Skinner notes that the forces of Freedom and Dignity have led to many positive advances in the human condition, but may now be hindering the advance of a technology of human behavior: "[the literature of freedom and dignity] has been successful in reducing the aversive stimuli used in intentional control, but it has made the mistake of defining freedom in terms of states of mind or feelings..."

===Dignity===
Dignity is the process by which people are given credit for their actions, or alternatively punished for them under the notion of responsibility. Skinner's analysis rejects both as "dignity" - a false notion of inner causality which removes both credit for action and blame for misdeeds, "the achievements for which a person himself is to be given credit seem to approach zero.".

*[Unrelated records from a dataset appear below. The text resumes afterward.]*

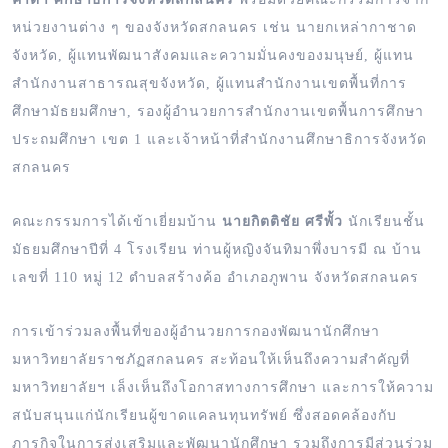
หน่วยงานต่าง ๆ ของจังหวัดสกลนคร เช่น นายกเหล่ากาชาด
จังหวัด, ผู้แทนพัฒนาสังคมและความมั่นคงของมนุษย์, ผู้แทน
สำนักงานสาธารณสุขจังหวัด, ผู้แทนสำนักงานเขตพื้นที่การ
ศึกษามัธยมศึกษา, รองผู้อำนวยการสำนักงานเขตพื้นการศึกษา
ประถมศึกษา เขต 1 และเจ้าหน้าที่สำนักงานศึกษาธิการจังหวัด
สกลนคร
คณะกรรมการได้เข้าเยี่ยมบ้าน
นายกิตติชัย ศรีพั้ว
นักเรียนชั้น
มัธยมศึกษาปีที่ 4 โรงเรียน ท่านผู้หญิงจันทิมาพึ่งบารมี ณ บ้าน
เลขที่ 110 หมู่ 12 ตำบลสร้างค้อ อำเภอภูพาน จังหวัดสกลนคร
การเข้าร่วมลงพื้นที่ของผู้อำนวยการกองพัฒนานักศึกษา
มหาวิทยาลัยราชภัฏสกลนคร สะท้อนให้เห็นถึงความสำคัญที่
มหาวิทยาลัยฯ เล็งเห็นถึงโอกาสทางการศึกษา และการให้ความ
สนับสนุนแก่นักเรียนผู้ขาดแคลนทุนทรัพย์ ซึ่งสอดคล้องกับ
ภารกิจในการส่งเสริมและพัฒนานักศึกษา รวมถึงการมีส่วนร่วม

Skinner notes that credit is typically a function of the conspicuousness of control. We give less or no credit, or blame, to those who are overtly coached, compelled, prompted or otherwise not appearing to be producing actions spontaneously.

===Punishment===
Skinner saw punishment as the logical consequence of an unscientific analysis of behavior as well as the tradition of "freedom and dignity". Since individuals are seen to be making choices they are then able to be punished for those choices. Since Skinner denies the existence of free will, he therefore argued against punishment which he saw to be ineffective in controlling behavior.

===Alternatives to Punishment===
Skinner notes that the previous solutions to punishment are often not very useful and may create additional problems. Permissiveness, the metaphor of mid-wifery (or maieutics, ie the Socratic Method), "guidance", a dependence on things, "changing minds", all contain either problems or faulty assumptions about what is going on.

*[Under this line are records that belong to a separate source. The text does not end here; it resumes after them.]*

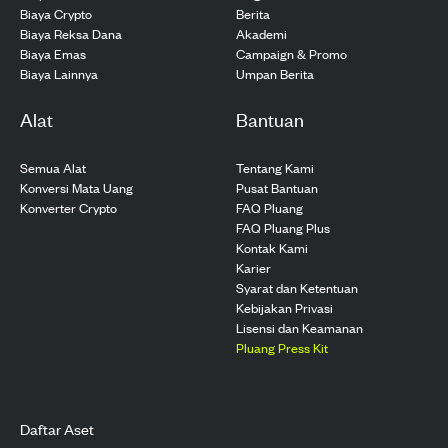
Biaya Crypto
Berita
Biaya Reksa Dana
Akademi
Biaya Emas
Campaign & Promo
Biaya Lainnya
Umpan Berita
Alat
Bantuan
Semua Alat
Tentang Kami
Konversi Mata Uang
Pusat Bantuan
Konverter Crypto
FAQ Pluang
FAQ Pluang Plus
Kontak Kami
Karier
Syarat dan Ketentuan
Kebijakan Privasi
Lisensi dan Keamanan
Pluang Press Kit
Daftar Aset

Skinner argues that this misunderstanding of control championed by the defenders of freedom and dignity "encourage[s] the misuse of controlling practices and block progress towards a more effective technology of behavior."

===Values===
Skinner notes a 'prescientific' view of man allows for personal achievement. The 'scientific view' moves human action to be explained by species evolution and environmental history.

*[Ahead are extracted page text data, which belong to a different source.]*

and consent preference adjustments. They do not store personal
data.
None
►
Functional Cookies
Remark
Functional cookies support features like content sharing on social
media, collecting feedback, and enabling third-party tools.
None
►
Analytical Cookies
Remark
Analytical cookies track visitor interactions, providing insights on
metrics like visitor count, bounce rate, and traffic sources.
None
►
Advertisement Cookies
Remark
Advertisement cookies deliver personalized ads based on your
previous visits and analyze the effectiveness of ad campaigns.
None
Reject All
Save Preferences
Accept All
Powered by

Skinner speaks to feelings about what is right, as well as popular notions of "good". Skinner translates popular words and phrases around value issues into his view of contingencies of reinforcement. Skinner notes that even if the technology of behavior produces "goods" to improve human life, they expose environmental control, which is offensive to the "freedom and dignity" perspective.

===The Evolution of a Culture===

Skinner suggests that cultural evolution is a way to describe the aggregate of (operant) behavior. A culture is a collection of behavior, or practices. Skinner addresses "social Darwinism" and argues that as a justification of the subordination of other nations or of war competition with others is a small part of natural selection. A much more important part is competition with the physical environment itself. Skinner relates the idea of cultural evolution back to the question of values: whose values are to survive?

===The Design of a Culture===
Skinner notes that cultural design is not new, but is already existing and on-going. Skinner notes that most discussions of current problems are dominated by metaphors, concerns for feelings and states of mind which do not illuminate possible solutions. Skinner notes that behavior modification is ethically neutral.

Skinner notes that Utopian speculations, like his novel Walden Two, are a kind of cultural engineering. He then devotes much of the rest of this chapter to addressing the criticisms and complaints against cultural engineering.

===What is Man?===
Skinner again addresses the notion of the individual, and discusses how aspects of a person's character could be assigned to environmental factors. He also covers cognition, problem solving, self-control and counters some arguments or possible misconceptions. Skinner notes that his analysis does not "leave an empty organism". Skinner addresses the issue of mechanical models of human action, which are better addressed elsewhere. Skinner notes that, "The evolution of a culture is a gigantic effort in self-control." and ends with, "A scientific view of man offers exciting possibilities. We have not yet seen what man can make of man."

==Walden Two==
Beyond Freedom and Dignity is consistent with Walden Two, a 1948 novel by Skinner, depicting a utopian community based on his ideas regarding behavior modification. In Beyond Freedom and Dignity Skinner extends his argument for explicit cultural engineering of which Walden Two may be seen as an example.

==Reactions==
Linguist Noam Chomsky criticized Skinner's methods and conclusions. His 1971 essay "The Case Against B.F. Skinner" responded to Beyond Freedom and Dignity, arguing against behaviorism and its claim to scientific status. In response to Skinner's denial of human dignity, Chomsky said, "It would be absurd to conclude merely from the fact that freedom is limited, that “autonomous man” is an illusion (...) It would be hard to conceive of a more striking failure to comprehend even the rudiments of scientific thinking ".

John Staddon criticized Skinner's contention that punishment is ineffective and free-will an unnecessary concept, arguing that "Punishment doesn't always abolish freedom -- and freedom is not just absence of punishment".